** Opening Supplied material block **

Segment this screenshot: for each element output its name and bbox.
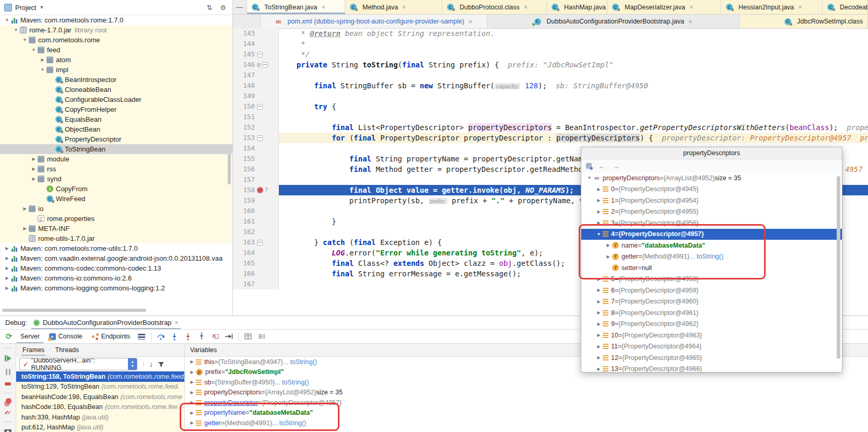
expander-icon[interactable]: ▶ [595, 344, 603, 349]
variable-row[interactable]: ▶propertyDescriptors = {ArrayList@4952} … [185, 388, 868, 398]
view-options-icon[interactable] [586, 163, 592, 169]
gutter[interactable]: 152 [233, 122, 279, 133]
frame-row[interactable]: put:612, HashMap (java.util) [16, 423, 184, 432]
tree-item[interactable]: CWireFeed [0, 194, 232, 204]
gutter[interactable]: 153 [233, 133, 279, 143]
gutter[interactable]: 163 [233, 237, 279, 248]
tree-item[interactable]: ▼com.rometools.rome [0, 35, 232, 45]
project-horizontal-scrollbar[interactable] [2, 309, 146, 312]
gutter[interactable]: 155 [233, 154, 279, 164]
tree-item[interactable]: ▶Maven: commons-logging:commons-logging:… [0, 283, 232, 293]
tree-item[interactable]: ▶synd [0, 174, 232, 184]
gutter[interactable]: 156 [233, 164, 279, 174]
tab-frames[interactable]: Frames [21, 345, 45, 356]
popup-row[interactable]: ▶13 = {PropertyDescriptor@4966} [581, 364, 842, 373]
tree-item[interactable]: CBeanIntrospector [0, 75, 232, 85]
gear-icon[interactable]: ⚙ [218, 4, 228, 11]
editor-tab[interactable]: CMethod.java× [345, 0, 442, 14]
tree-expander-icon[interactable]: ▶ [30, 157, 38, 161]
thread-stepper[interactable]: ▲▼ [128, 358, 137, 370]
variable-row[interactable]: ▶sb = {StringBuffer@4950} ... toString() [185, 377, 868, 388]
expander-icon[interactable]: ▶ [595, 299, 603, 304]
editor-tab[interactable]: CDecodeableRpcInv [823, 0, 868, 14]
frame-row[interactable]: hash:339, HashMap (java.util) [16, 412, 184, 423]
expander-icon[interactable]: ▶ [595, 277, 603, 282]
variable-row[interactable]: ▶propertyName = "databaseMetaData" [185, 408, 868, 418]
popup-row[interactable]: fsetter = null [581, 262, 842, 274]
tree-item[interactable]: ▶Maven: commons-codec:commons-codec:1.13 [0, 263, 232, 273]
close-icon[interactable]: × [798, 3, 802, 11]
expander-icon[interactable]: ▶ [188, 400, 196, 405]
gutter[interactable]: 157 [233, 174, 279, 185]
expander-icon[interactable]: ▶ [188, 390, 196, 395]
expander-icon[interactable]: ▶ [188, 380, 196, 384]
gutter[interactable]: 145 [233, 49, 279, 60]
popup-row[interactable]: ▶9 = {PropertyDescriptor@4962} [581, 319, 842, 330]
evaluate-expression-icon[interactable] [242, 331, 254, 342]
close-icon[interactable]: × [402, 3, 406, 11]
fold-icon[interactable] [257, 135, 263, 141]
tree-item[interactable]: CCloneableBean [0, 85, 232, 95]
fold-icon[interactable] [257, 240, 263, 246]
gutter[interactable]: 162 [233, 227, 279, 237]
tab-console[interactable]: ▸Console [45, 330, 86, 343]
close-icon[interactable]: × [468, 18, 473, 26]
expander-icon[interactable]: ▶ [595, 288, 603, 293]
gutter[interactable]: 147 [233, 70, 279, 80]
gutter[interactable]: 167 [233, 279, 279, 289]
expander-icon[interactable]: ▶ [604, 254, 612, 259]
tree-item[interactable]: rome.properties [0, 214, 232, 224]
frame-row[interactable]: toString:129, ToStringBean (com.rometool… [16, 382, 184, 392]
gutter[interactable]: 149 [233, 91, 279, 101]
layout-settings-icon[interactable] [256, 331, 267, 342]
mute-breakpoints-icon[interactable] [4, 411, 11, 415]
editor-tab[interactable]: CMapDeserializer.java× [607, 0, 721, 14]
popup-row[interactable]: ▶7 = {PropertyDescriptor@4960} [581, 296, 842, 308]
popup-row[interactable]: ▶1 = {PropertyDescriptor@4954} [581, 195, 842, 206]
filter-icon[interactable] [157, 360, 165, 368]
tree-item[interactable]: rome-utils-1.7.0.jar [0, 233, 232, 243]
tree-item[interactable]: ▶META-INF [0, 224, 232, 233]
tree-expander-icon[interactable]: ▶ [3, 266, 11, 271]
gutter[interactable]: 143 [233, 28, 279, 39]
tab-server[interactable]: Server [17, 330, 43, 343]
debug-session-tab[interactable]: DubboAutoConfigurationProviderBootstrap … [31, 316, 181, 329]
expander-icon[interactable]: ▶ [188, 421, 196, 425]
popup-row[interactable]: ▶12 = {PropertyDescriptor@4965} [581, 352, 842, 364]
thread-dump-icon[interactable] [4, 429, 11, 432]
run-to-cursor-icon[interactable] [223, 331, 234, 342]
close-icon[interactable]: × [688, 18, 693, 26]
expander-icon[interactable]: ▶ [595, 333, 603, 337]
popup-row[interactable]: ▶fname = "databaseMetaData" [581, 240, 842, 251]
breakpoint-icon[interactable]: ✓ [257, 187, 263, 193]
tree-expander-icon[interactable]: ▶ [3, 256, 11, 261]
tree-item[interactable]: CPropertyDescriptor [0, 134, 232, 144]
popup-row[interactable]: ▶0 = {PropertyDescriptor@4945} [581, 184, 842, 195]
tree-expander-icon[interactable]: ▶ [30, 177, 38, 181]
tree-item[interactable]: ▶Maven: com.rometools:rome-utils:1.7.0 [0, 243, 232, 253]
step-into-icon[interactable] [169, 331, 180, 342]
expander-icon[interactable]: ▼ [585, 176, 593, 180]
expander-icon[interactable]: ▶ [604, 243, 612, 248]
fold-icon[interactable] [257, 52, 263, 57]
tree-item[interactable]: ▼impl [0, 65, 232, 75]
expander-icon[interactable]: ▶ [595, 209, 603, 214]
step-out-icon[interactable] [196, 331, 207, 342]
force-step-into-icon[interactable] [182, 331, 194, 342]
frame-row[interactable]: hashCode:180, EqualsBean (com.rometools.… [16, 402, 184, 413]
tree-item[interactable]: ▶module [0, 154, 232, 164]
close-icon[interactable]: × [321, 3, 325, 11]
gutter[interactable]: 159 [233, 195, 279, 206]
fold-icon[interactable] [257, 104, 263, 110]
expander-icon[interactable]: ▶ [595, 198, 603, 203]
expander-icon[interactable]: ▶ [595, 367, 603, 371]
frame-row[interactable]: toString:158, ToStringBean (com.rometool… [16, 371, 184, 382]
tree-item[interactable]: ▼feed [0, 45, 232, 55]
editor-tab[interactable]: CToStringBean.java× [247, 0, 345, 14]
tree-expander-icon[interactable]: ▶ [39, 57, 46, 62]
tab-endpoints[interactable]: Endpoints [88, 330, 134, 343]
expander-icon[interactable]: ▶ [595, 355, 603, 360]
gutter[interactable]: 144 [233, 39, 279, 49]
hide-tabs-button[interactable]: — [233, 0, 247, 14]
back-icon[interactable]: ← [598, 161, 606, 170]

** Closing Supplied material block **

Prompt.
Every record should come back exactly as it is, though none of the pictures should.

Response area.
Segment this screenshot: for each element output its name and bbox.
expander-icon[interactable]: ▶ [595, 344, 603, 349]
variable-row[interactable]: ▶propertyDescriptors = {ArrayList@4952} … [185, 388, 868, 398]
view-options-icon[interactable] [586, 163, 592, 169]
gutter[interactable]: 152 [233, 122, 279, 133]
frame-row[interactable]: put:612, HashMap (java.util) [16, 423, 184, 432]
tree-item[interactable]: CWireFeed [0, 194, 232, 204]
gutter[interactable]: 153 [233, 133, 279, 143]
gutter[interactable]: 163 [233, 237, 279, 248]
tree-item[interactable]: ▼com.rometools.rome [0, 35, 232, 45]
project-horizontal-scrollbar[interactable] [2, 309, 146, 312]
gutter[interactable]: 155 [233, 154, 279, 164]
tree-item[interactable]: ▶Maven: commons-logging:commons-logging:… [0, 283, 232, 293]
tree-item[interactable]: ▶synd [0, 174, 232, 184]
gutter[interactable]: 156 [233, 164, 279, 174]
tab-frames[interactable]: Frames [21, 345, 45, 356]
popup-row[interactable]: ▶13 = {PropertyDescriptor@4966} [581, 364, 842, 373]
tree-item[interactable]: CBeanIntrospector [0, 75, 232, 85]
gear-icon[interactable]: ⚙ [218, 4, 228, 11]
editor-tab[interactable]: CMethod.java× [345, 0, 442, 14]
tree-expander-icon[interactable]: ▶ [30, 157, 38, 161]
thread-stepper[interactable]: ▲▼ [128, 358, 137, 370]
variable-row[interactable]: ▶sb = {StringBuffer@4950} ... toString() [185, 377, 868, 388]
expander-icon[interactable]: ▶ [595, 299, 603, 304]
editor-tab[interactable]: CDecodeableRpcInv [823, 0, 868, 14]
frame-row[interactable]: hash:339, HashMap (java.util) [16, 412, 184, 423]
expander-icon[interactable]: ▶ [595, 277, 603, 282]
variable-row[interactable]: ▶propertyName = "databaseMetaData" [185, 408, 868, 418]
popup-row[interactable]: fsetter = null [581, 262, 842, 274]
tree-item[interactable]: ▶Maven: commons-codec:commons-codec:1.13 [0, 263, 232, 273]
close-icon[interactable]: × [798, 3, 802, 11]
expander-icon[interactable]: ▶ [188, 400, 196, 405]
gutter[interactable]: 157 [233, 174, 279, 185]
expander-icon[interactable]: ▶ [188, 390, 196, 395]
expander-icon[interactable]: ▶ [188, 380, 196, 384]
gutter[interactable]: 145 [233, 49, 279, 60]
popup-row[interactable]: ▶9 = {PropertyDescriptor@4962} [581, 319, 842, 330]
evaluate-expression-icon[interactable] [242, 331, 254, 342]
close-icon[interactable]: × [402, 3, 406, 11]
fold-icon[interactable] [257, 135, 263, 141]
tree-item[interactable]: CCloneableBean [0, 85, 232, 95]
fold-icon[interactable] [257, 240, 263, 246]
gutter[interactable]: 162 [233, 227, 279, 237]
tab-console[interactable]: ▸Console [45, 330, 86, 343]
close-icon[interactable]: × [468, 18, 473, 26]
expander-icon[interactable]: ▶ [595, 288, 603, 293]
gutter[interactable]: 147 [233, 70, 279, 80]
gutter[interactable]: 167 [233, 279, 279, 289]
expander-icon[interactable]: ▶ [604, 254, 612, 259]
tree-item[interactable]: rome.properties [0, 214, 232, 224]
frame-row[interactable]: toString:129, ToStringBean (com.rometool… [16, 382, 184, 392]
gutter[interactable]: 149 [233, 91, 279, 101]
layout-settings-icon[interactable] [256, 331, 267, 342]
mute-breakpoints-icon[interactable] [4, 411, 11, 415]
editor-tab[interactable]: CMapDeserializer.java× [607, 0, 721, 14]
popup-row[interactable]: ▶7 = {PropertyDescriptor@4960} [581, 296, 842, 308]
popup-row[interactable]: ▶1 = {PropertyDescriptor@4954} [581, 195, 842, 206]
filter-icon[interactable] [157, 360, 165, 368]
tree-item[interactable]: rome-utils-1.7.0.jar [0, 233, 232, 243]
tree-item[interactable]: ▶META-INF [0, 224, 232, 233]
tree-expander-icon[interactable]: ▶ [3, 266, 11, 271]
gutter[interactable]: 143 [233, 28, 279, 39]
tab-server[interactable]: Server [17, 330, 43, 343]
debug-session-tab[interactable]: DubboAutoConfigurationProviderBootstrap … [31, 316, 181, 329]
expander-icon[interactable]: ▶ [188, 421, 196, 425]
popup-row[interactable]: ▶12 = {PropertyDescriptor@4965} [581, 352, 842, 364]
thread-dump-icon[interactable] [4, 429, 11, 432]
run-to-cursor-icon[interactable] [223, 331, 234, 342]
close-icon[interactable]: × [688, 18, 693, 26]
expander-icon[interactable]: ▶ [595, 333, 603, 337]
popup-row[interactable]: ▶fname = "databaseMetaData" [581, 240, 842, 251]
breakpoint-icon[interactable]: ✓ [257, 187, 263, 193]
tree-expander-icon[interactable]: ▶ [3, 256, 11, 261]
tree-item[interactable]: CPropertyDescriptor [0, 134, 232, 144]
popup-row[interactable]: ▶0 = {PropertyDescriptor@4945} [581, 184, 842, 195]
tree-expander-icon[interactable]: ▶ [30, 177, 38, 181]
tree-item[interactable]: ▶Maven: com.rometools:rome-utils:1.7.0 [0, 243, 232, 253]
step-into-icon[interactable] [169, 331, 180, 342]
expander-icon[interactable]: ▼ [585, 176, 593, 180]
expander-icon[interactable]: ▶ [604, 243, 612, 248]
fold-icon[interactable] [257, 52, 263, 57]
tree-item[interactable]: ▼impl [0, 65, 232, 75]
expander-icon[interactable]: ▶ [595, 209, 603, 214]
step-out-icon[interactable] [196, 331, 207, 342]
force-step-into-icon[interactable] [182, 331, 194, 342]
frame-row[interactable]: hashCode:180, EqualsBean (com.rometools.… [16, 402, 184, 413]
tree-item[interactable]: ▶module [0, 154, 232, 164]
close-icon[interactable]: × [321, 3, 325, 11]
gutter[interactable]: 159 [233, 195, 279, 206]
fold-icon[interactable] [257, 104, 263, 110]
expander-icon[interactable]: ▶ [595, 198, 603, 203]
expander-icon[interactable]: ▶ [595, 367, 603, 371]
frame-row[interactable]: toString:158, ToStringBean (com.rometool… [16, 371, 184, 382]
tree-item[interactable]: ▼feed [0, 45, 232, 55]
editor-tab[interactable]: CToStringBean.java× [247, 0, 345, 14]
tree-expander-icon[interactable]: ▶ [39, 57, 46, 62]
tab-endpoints[interactable]: Endpoints [88, 330, 134, 343]
expander-icon[interactable]: ▶ [595, 355, 603, 360]
gutter[interactable]: 144 [233, 39, 279, 49]
hide-tabs-button[interactable]: — [233, 0, 247, 14]
back-icon[interactable]: ← [598, 161, 606, 170]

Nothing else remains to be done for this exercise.